I did try that, and it crashed, I believe inside the if-statement.

Thanks

nagesh

@Pollarm use debugger breakpoint to check which line it crashed?

It only crashes when it is used on a file that was previously passed through this method.

open the file which was saved using this method through explorer and check whether it's having any content?

Pollarm

I'm pretty sure that it crashes on the line that calls

file.open(QIODevice::WriteOnly)

And I have confirmed the file contains the appropriate content.

Thanks

Pollarm

I was able to catch an exception code 0xc0000409, which I've seen means STATUS_STACK_BUFFER_OVERRUN. What could I do that gets around this?

If that is the case, does that mean that this is not a QT issue after all?

kshegunov

@Pollarm said in QFile::open() crashes application on call to previously written file:

If that is the case, does that mean that this is not a QT issue after all?

It doesn't, but I'd be rather surprised this to be a bug in the Qt codebase. Did you extract the above stack trace (the one you posted) from the point of the crash, or did you just stop the debugger there at another time? If the stack was not from a crash, you should reproduce the crash in the debugger and when it happens extract it. Aside from that there are 2 typical reasons for such an error:

You're running an infinite recursion, you should check this. For example it may be a slot calling itself indirectly (through a signal).

or

You've corrupted the stack somewhere without realizing. Writing to a buffer in the stack over its allowed boundaries should do it. Do you have char data[someSize] anywhere you may be saving to, or something of that sort?
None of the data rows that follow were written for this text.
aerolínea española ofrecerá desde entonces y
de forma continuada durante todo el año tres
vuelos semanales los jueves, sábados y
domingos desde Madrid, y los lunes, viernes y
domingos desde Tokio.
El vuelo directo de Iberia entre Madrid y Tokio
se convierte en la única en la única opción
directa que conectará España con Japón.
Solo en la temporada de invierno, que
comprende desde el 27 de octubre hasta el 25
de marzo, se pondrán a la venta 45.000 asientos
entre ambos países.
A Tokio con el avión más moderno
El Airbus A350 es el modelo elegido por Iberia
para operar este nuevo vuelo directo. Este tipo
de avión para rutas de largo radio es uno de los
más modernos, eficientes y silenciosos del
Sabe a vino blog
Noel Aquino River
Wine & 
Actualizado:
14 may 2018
It'd be also helpful to see some more code around the point of crash, would you provide how you read the file, what you save from it, etc.
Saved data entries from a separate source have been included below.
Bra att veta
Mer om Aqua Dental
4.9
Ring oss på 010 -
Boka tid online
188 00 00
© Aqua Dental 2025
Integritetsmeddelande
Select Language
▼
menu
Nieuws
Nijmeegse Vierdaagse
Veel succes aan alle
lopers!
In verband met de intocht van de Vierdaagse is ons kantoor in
PS. Btw, it doesn't appear your application (assuming Roto is your app) contains debug information. You should build in debug before testing anything else.

Pollarm

@kshegunov I believe I've identified the source of the overflow:

My parameters are being written incorrectly because for some reason (completely unrelated issue) and its causing large values, 9 digits, to be pushed as in index to an array that I think can only hold a maximum of around 57.

Your comment helped me track that down, thanks!!

JKSH

@Pollarm said in QFile::open() crashes application on call to previously written file:

My parameters are being written incorrectly because for some reason (completely unrelated issue) and its causing large values, 9 digits, to be pushed as in index to an array that I think can only hold a maximum of around 57.
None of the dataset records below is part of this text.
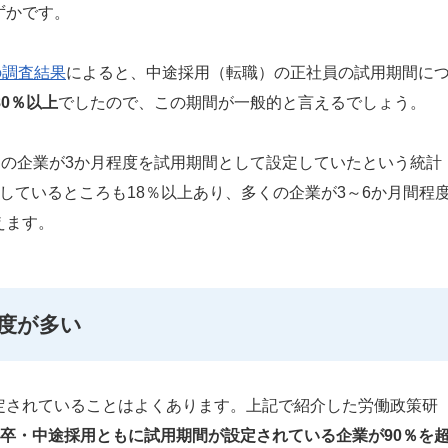
ずかです。
の調査結果
によると、中途採用（転職）の正社員の試用期間に
0％以上
でしたので、この期間が一般的と言えるでしょう。
％の企業が3か月程度を試用期間として設定していたという統計
しているところも18％以上あり、多くの企業が3～6か月間程
えます。
程度が多い
定されていることはよくあります。上記で紹介した労働政策研
卒・中途採用ともに試用期間が設定されている企業が90％を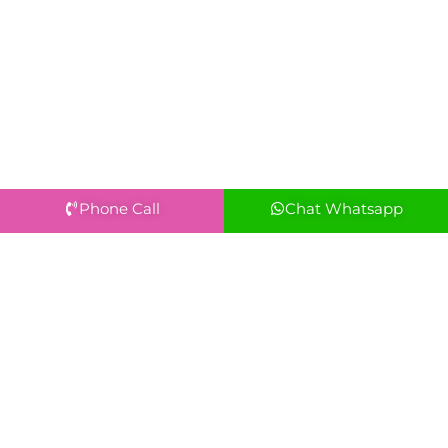
Phone Call
Chat Whatsapp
If you replace the C arrays with std::vector or QVector, this type of error will be caught immediately when your code is built and run in Debug mode.

Pollarm

Hello all,

Sorry for the long delay in response, I had other issues in this project to work on. The solution to this issue was found, I was using my own extension for the files and it was making windows antivirus grab the files and scan them. Changing the extension to a simple .txt circumvented this issue. Thanks all for your help on this.